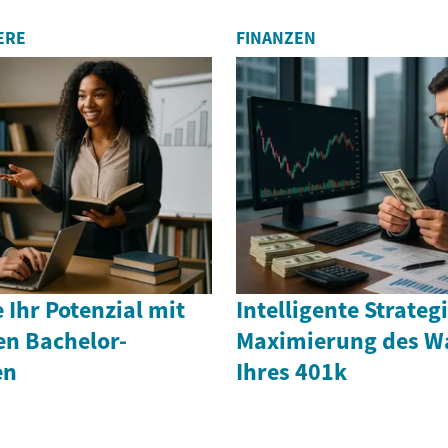
ERE
FINANZEN
 Ihr Potenzial mit
Intelligente Strateg
en Bachelor-
Maximierung des 
en
Ihres 401k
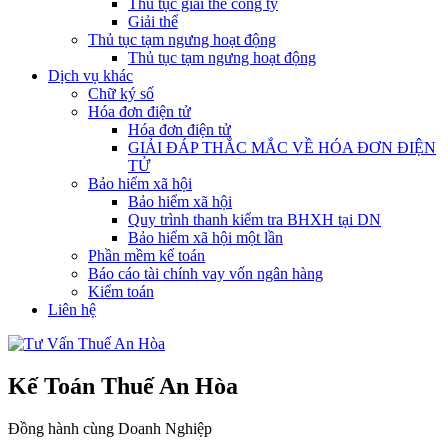
Thủ tục giải thể công ty
Giải thể
Thủ tục tạm ngưng hoạt động
Thủ tục tạm ngưng hoạt động
Dịch vụ khác
Chữ ký số
Hóa đơn điện tử
Hóa đơn điện tử
GIẢI ĐÁP THẮC MẮC VỀ HÓA ĐƠN ĐIỆN
TỬ
Bảo hiểm xã hội
Bảo hiểm xã hội
Quy trình thanh kiểm tra BHXH tại DN
Bảo hiểm xã hội một lần
Phần mềm kế toán
Báo cáo tài chính vay vốn ngân hàng
Kiểm toán
Liên hệ
Kế Toán Thuế An Hòa
Đồng hành cùng Doanh Nghiệp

§ PROMPT
In the entries above, every line from the line with "Ihr Potenzial mit" to the line with "Quy trình thanh kiểm tra BHXH tại DN" is to be printed exactly, with both ends included and pictures excluded.

§ SOLUTION FOR THIS TASK
 Ihr Potenzial mit
Intelligente Strateg
en Bachelor-
Maximierung des 
en
Ihres 401k
Thủ tục giải thể công ty
Giải thể
Thủ tục tạm ngưng hoạt động
Thủ tục tạm ngưng hoạt động
Dịch vụ khác
Chữ ký số
Hóa đơn điện tử
Hóa đơn điện tử
GIẢI ĐÁP THẮC MẮC VỀ HÓA ĐƠN ĐIỆN
TỬ
Bảo hiểm xã hội
Bảo hiểm xã hội
Quy trình thanh kiểm tra BHXH tại DN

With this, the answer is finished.